### GOAL OF THE EXERCISE
From the line containing "Начало аренды (получение авто) или" down to the final entry below, restate each line word for word.

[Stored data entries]
-.-.-

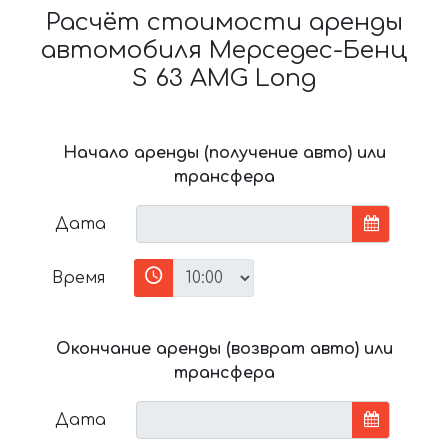
Расчёт стоимости аренды
автомобиля Мерседес-Бенц
S 63 AMG Long
Начало аренды (получение авто) или
трансфера
Дата
Время
Окончание аренды (возврат авто) или
трансфера
Дата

-.-.-

### WRITTEN ANSWER
Начало аренды (получение авто) или
трансфера
Дата
Время
Окончание аренды (возврат авто) или
трансфера
Дата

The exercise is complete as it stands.